Los batidos con los que se alimenta no son una rica mezcla de leche y fruta, sino un mejunje de farmacia de esos con los que los nutricionistas hacen milagros. Los toma en desayuno, almuerzo y cena, acompañados cada vez de los dos sobres de proteínas. Entre esas tres comidas, puede tomar dos piezas de frutas diarias. "Alguna vez se equivocan y me traen un caldito", confiesa. Y se lo toma. "Son 20 calorías... pero sienta muy bien al estómago algo caliente", admite. Asegura que tras llevar casi dos meses con esa dieta, no le cuesta: "No es muy duro. Lo aburrido es estar solo en la habitación, pero por la dieta no pasa nada. No paso hambre. Uno se acostumbra a la dieta. Yo en mi casa comía por aburrimiento".

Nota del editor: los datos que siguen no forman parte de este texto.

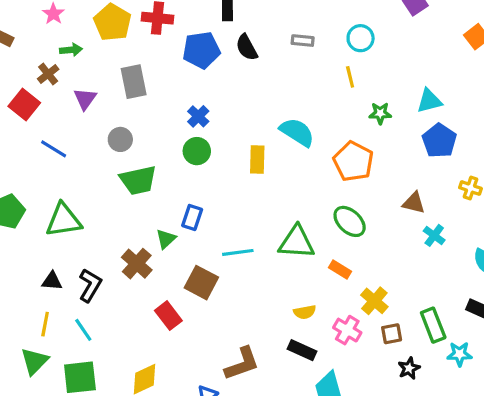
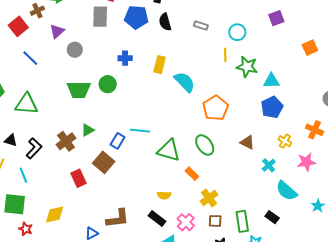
gray rectangle: (134, 82) -> (100, 17), moved
green star: (380, 113) -> (247, 67), moved, size x1.5
blue cross: (198, 116) -> (125, 58), turned 32
gray circle: (120, 139) -> (75, 50), moved
green circle: (197, 151) -> (108, 84), moved
yellow rectangle: (257, 159) -> (160, 65), moved
blue rectangle: (192, 218) -> (118, 141), moved
cyan cross: (434, 235) -> (269, 165), moved
cyan line: (238, 252) -> (140, 131), moved
pink cross: (347, 330) -> (186, 222), moved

Confiesa que cuando se equivocan y le dejan un caldito, se lo toma porque "sienta bien"

A mediados de marzo, Juan José llegó al Clínico. Se cayó en casa y tuvo que recurrir a los Bomberos para su traslado al hospital. "A pesar de que he perdido 65 kilos, aún no puedo levantarme solo de la cama. Tienen que levantarme con una grúa. Si me fuera a mi casa, tendría que quedarme postrado todo el día en la cama", explica.

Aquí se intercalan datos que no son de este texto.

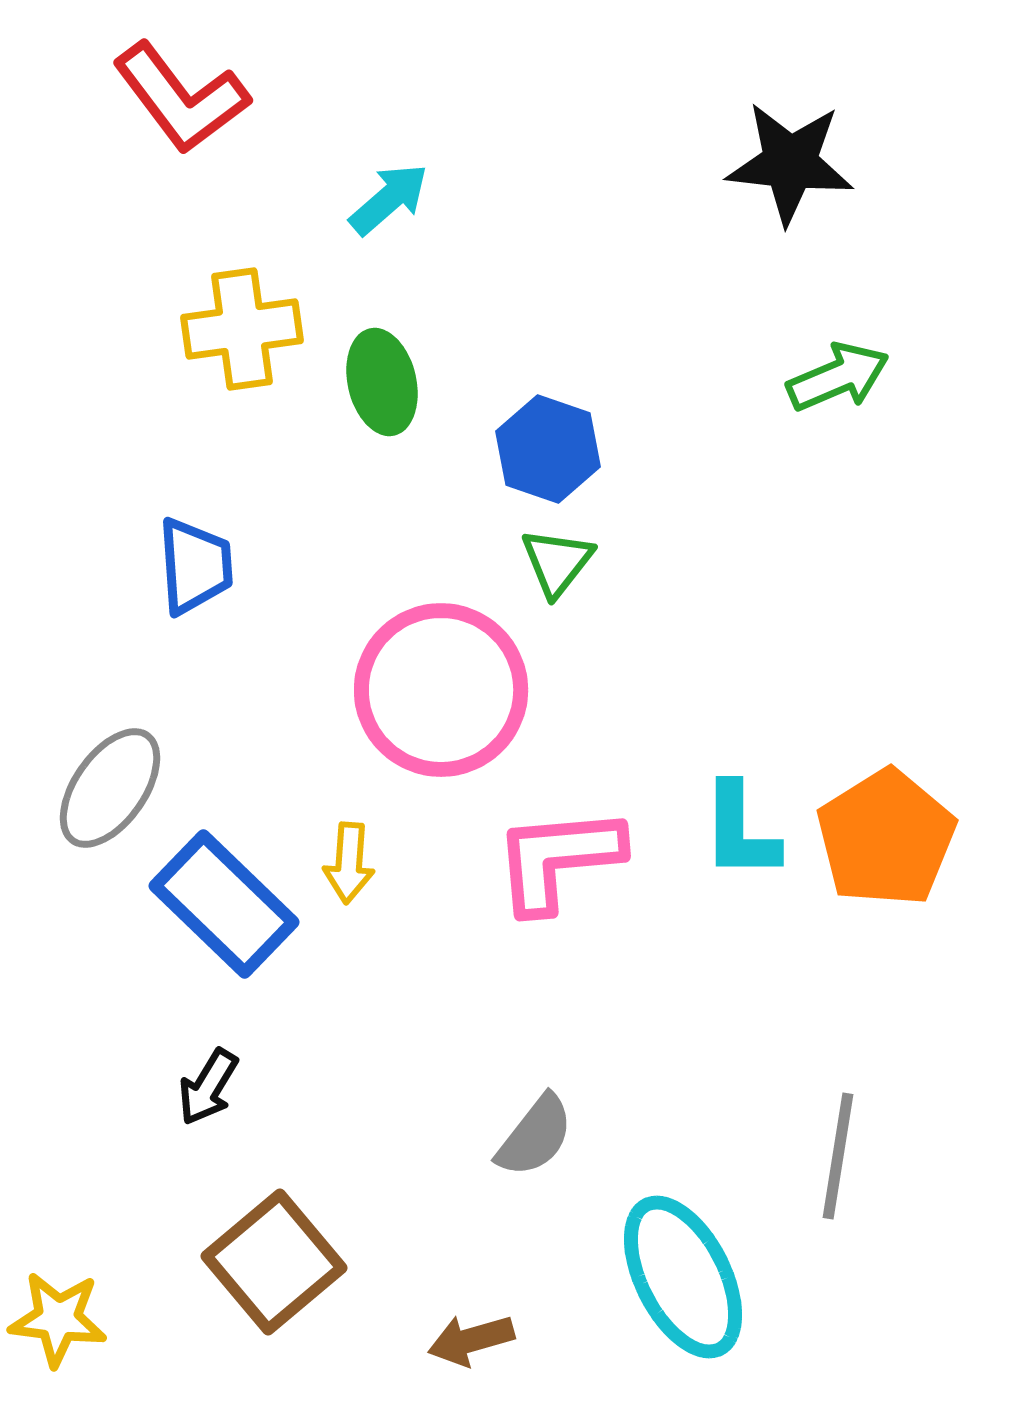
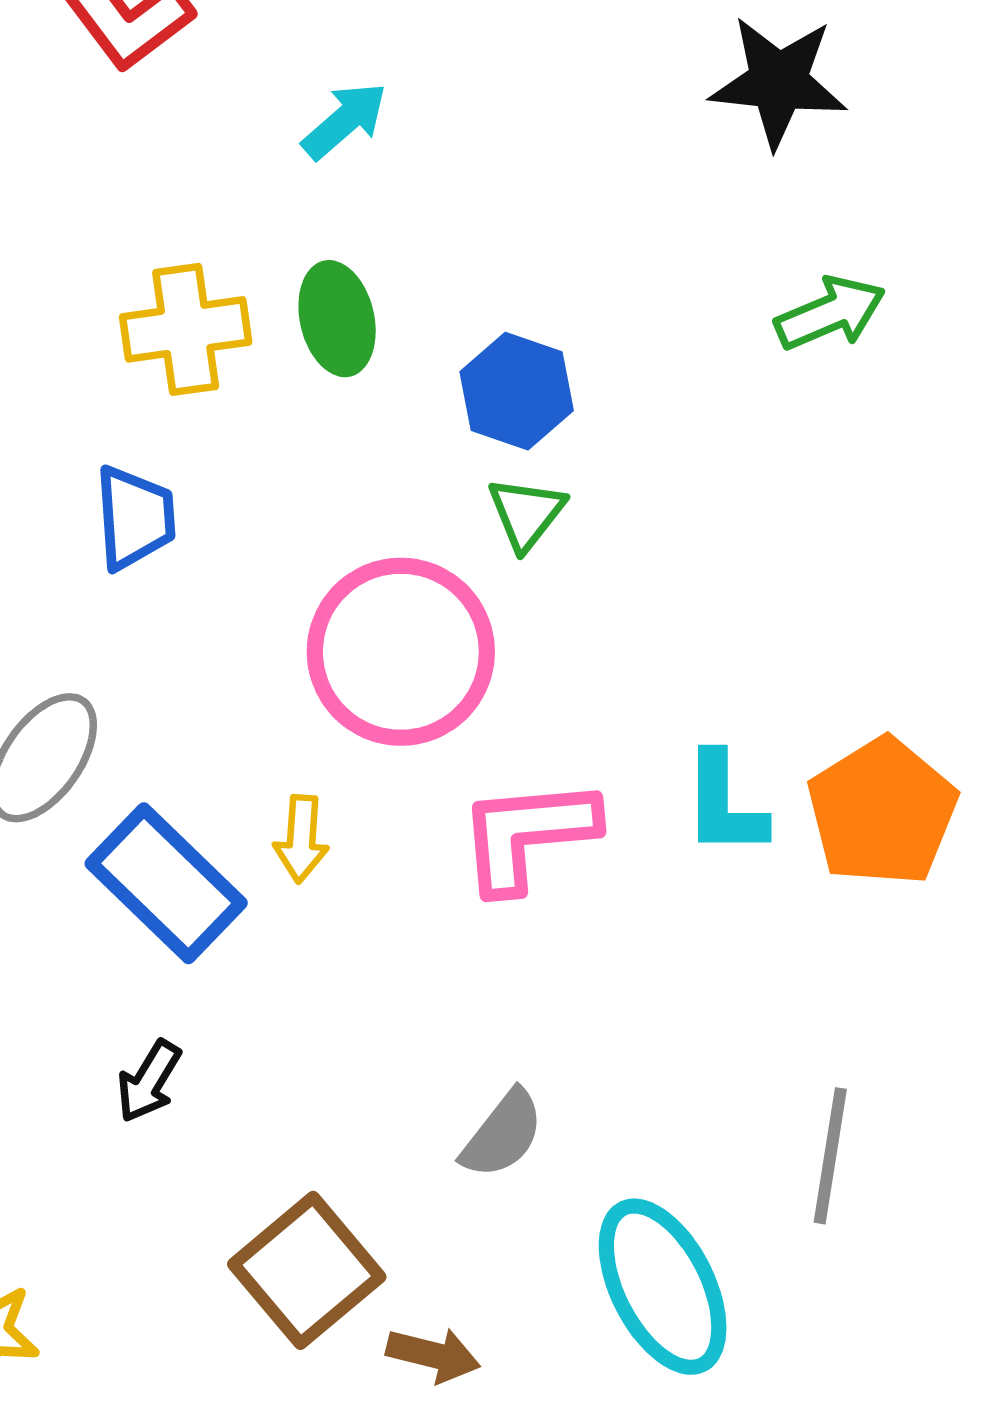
yellow cross: (242, 329) -> (186, 329), moved
brown square: (274, 1262) -> (307, 1270), moved
brown arrow: (471, 1340) -> (433, 1355), turned -150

En el hospital, por las mañanas vienen a buscarlo los fisioterapeutas y lo levantan con la grúa para que dé un paseo por la planta. "Desde hace aproximadamente un mes, camino por los pasillos del hospital", relata. Lo suelen acompañar unos cuatro profesionales. Lleva un arnés puesto y la grúa va por detrás por si se marea. En alguna ocasión le ha pasado, pero ha podido seguir por su propio pie. "Cuando camino, el arnés no me sostiene, pero lo llevo por si me mareo", comenta. Y añade: "Ando un rato sólo una vez al día, por la mañana, con los fisios". Pero además, los profesionales le han puesto una rutina de ejercicios para que haga en la cama. Todavía no tiene fecha para la intervención. Debido a la obesidad mórbida y la desnutrición con que entró en el hospital, la operación no era procedente.

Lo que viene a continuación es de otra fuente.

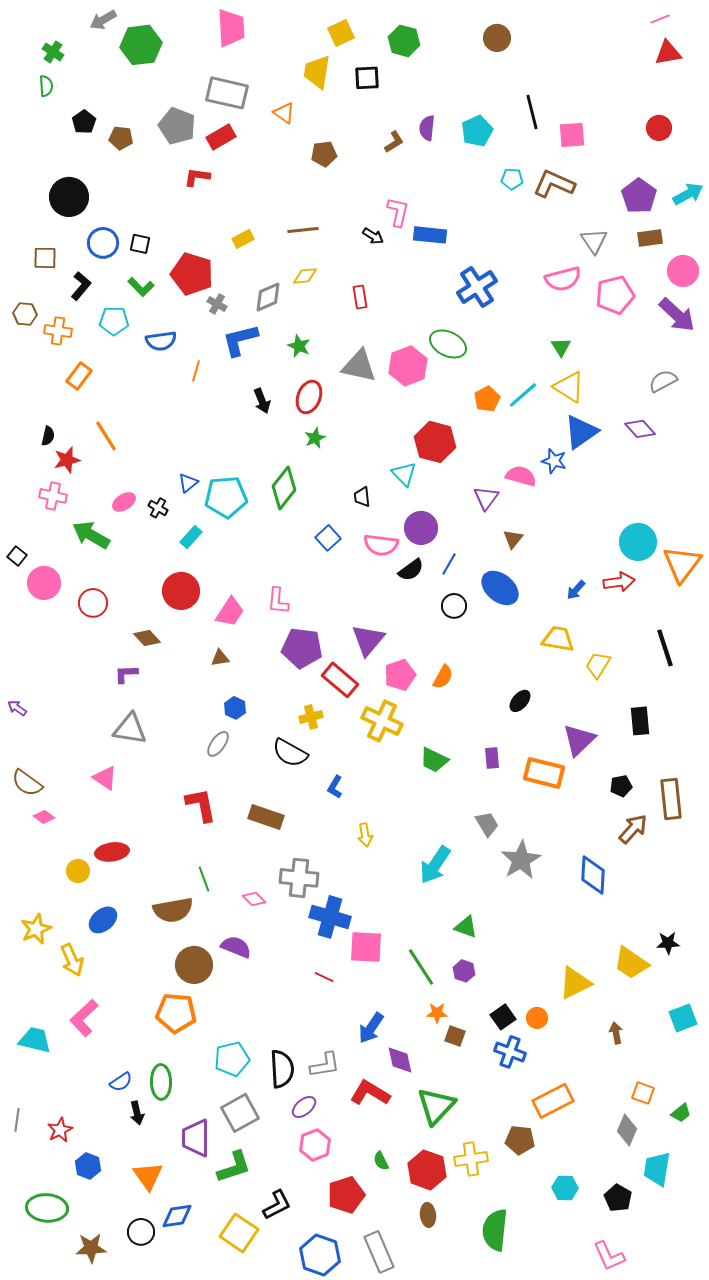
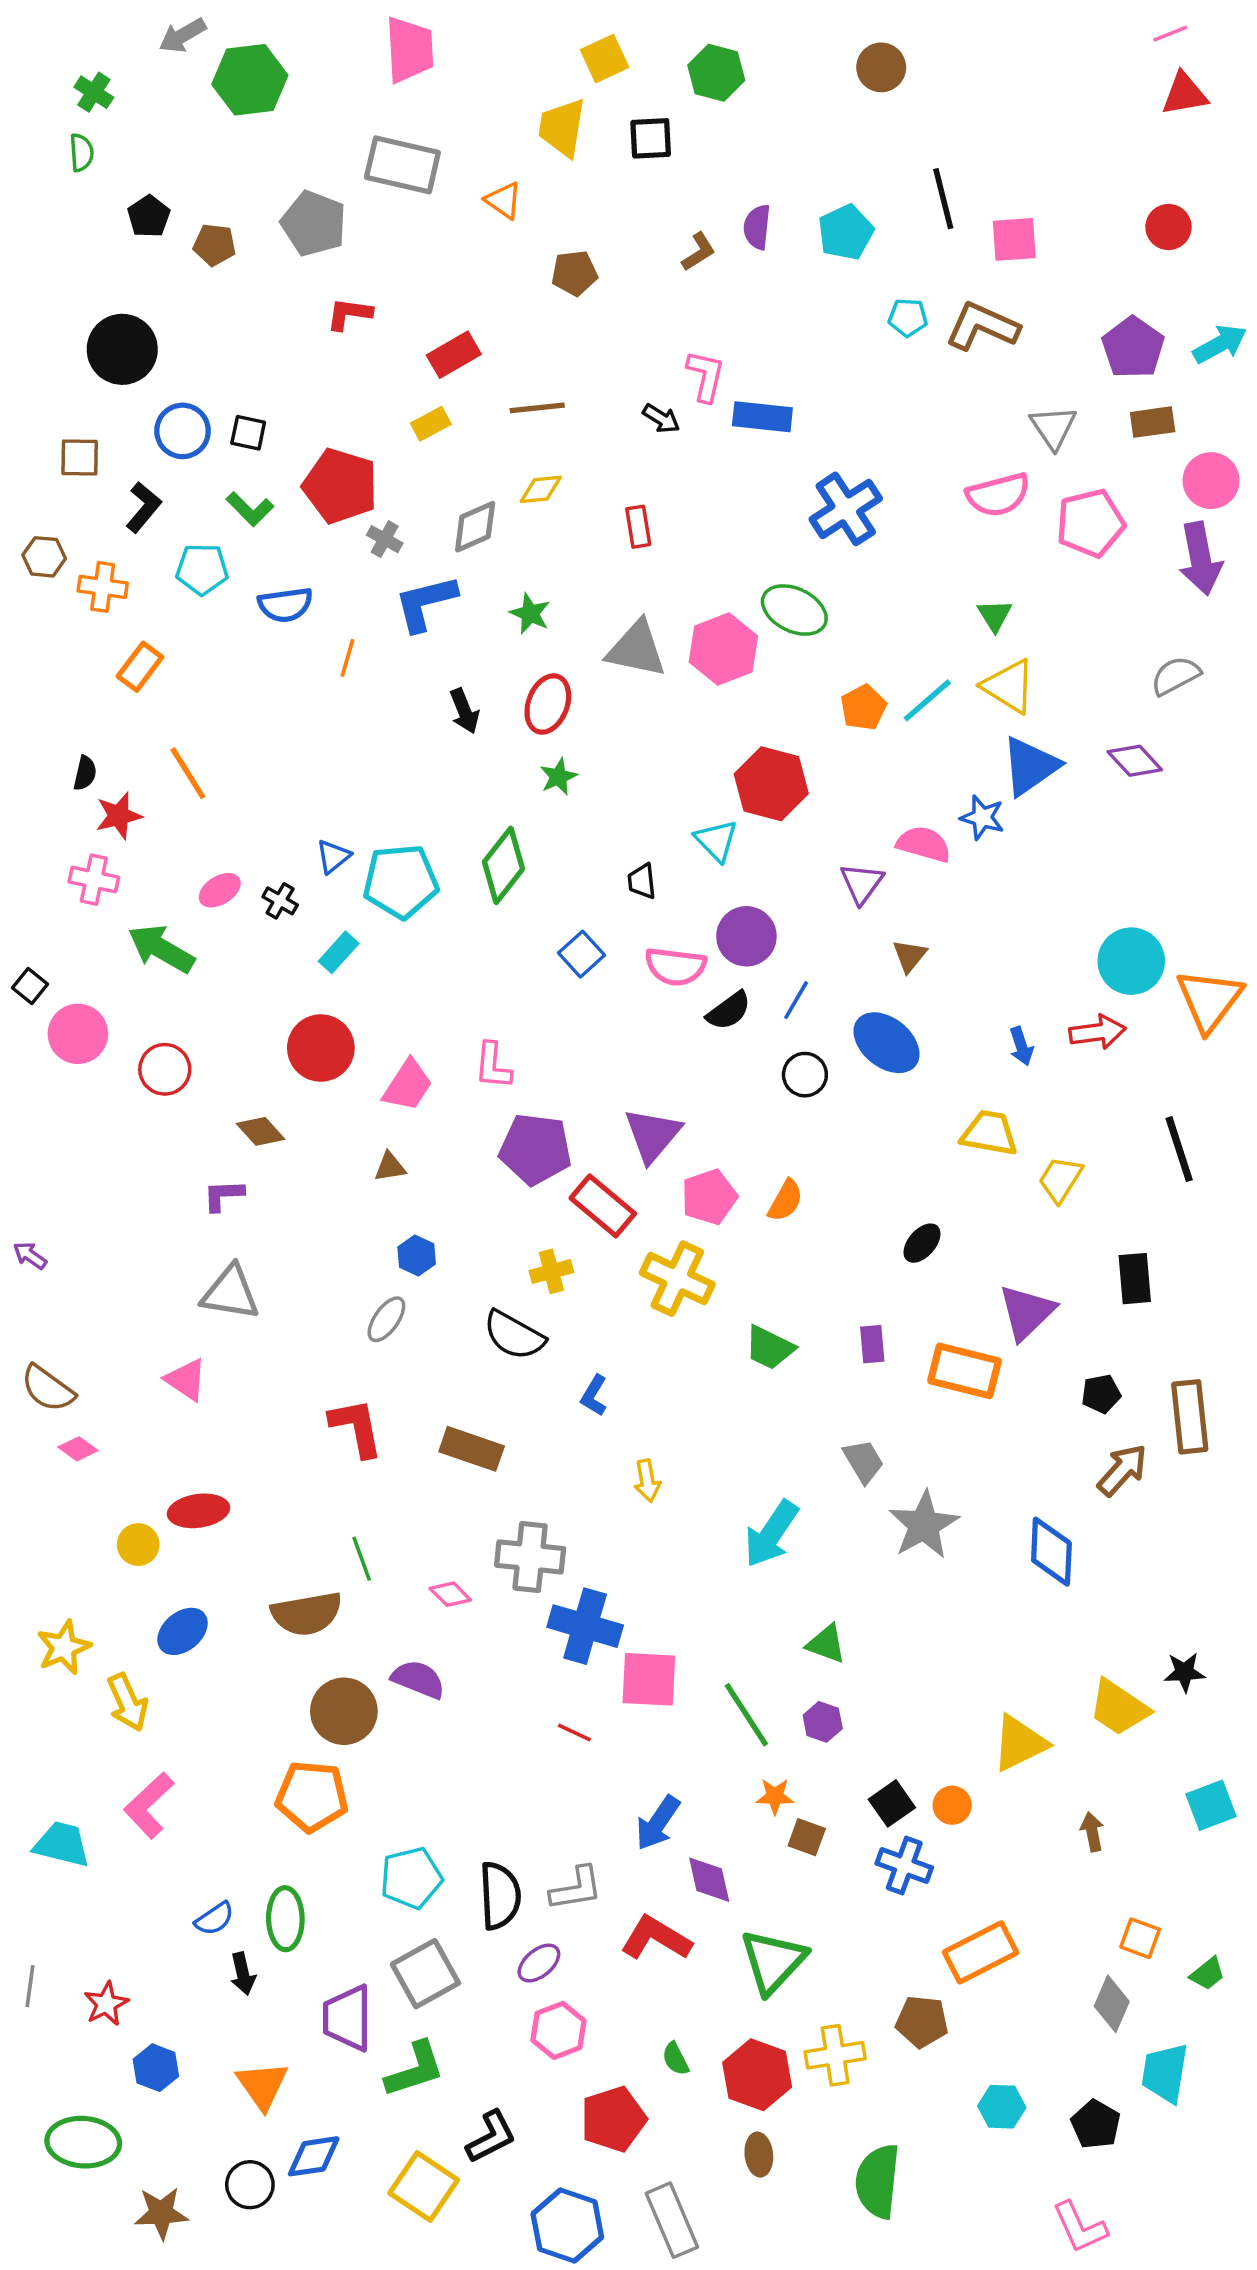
red rectangle: (221, 137) -> (454, 355), moved
purple arrow: (677, 315) -> (1200, 559), turned 36
blue arrow: (576, 590) -> (1021, 1046), turned -60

Juan José tiene 52 años y está desempleado. Cuando llegó al Clínico llevaba varios años tomando un tratamiento para la depresión. Ahora, en cambio, cuenta que está bien de ánimo y satisfecho con los resultados de su tratamiento: "Yo no me doy mucha cuenta, pero me dicen que los 65 kilos que he perdido se notan mucho". Reconoce que -además de los batidos, las proteínas y la fruta- los nutricionistas le permiten tomar infusiones. Pero no quiere. Al principio de su ingreso sí las aceptaba, pero reconoce que se cansó.

Juan José fue "gordito" desde pequeño. Su vida laboral incluye varios contratos temporales y un trabajo como delineante en una oficina de control técnico de Alicante. Ya entonces pesaba unos 220 kilos. Para combatir la obesidad llegaba a hacer cinco horas de bicicleta estática... Pero con la crisis económica se quedó sin trabajo y tuvo que volver a Málaga, a la casa de sus padres. Y se fue abandonando. Sus progenitores murieron y se quedó solo. "Me fui deteriorando poco a poco y cada vez iba engordando más", cuenta. Admite que comía "por ansiedad".

Tras dos meses, en el hospital, le han bajado el peso y le han subido el ánimo. Juan José sabe que el proceso será aún muy lento. Que queda mucha dieta y un quirófano por delante. Pero ahora está decidido a intentarlo.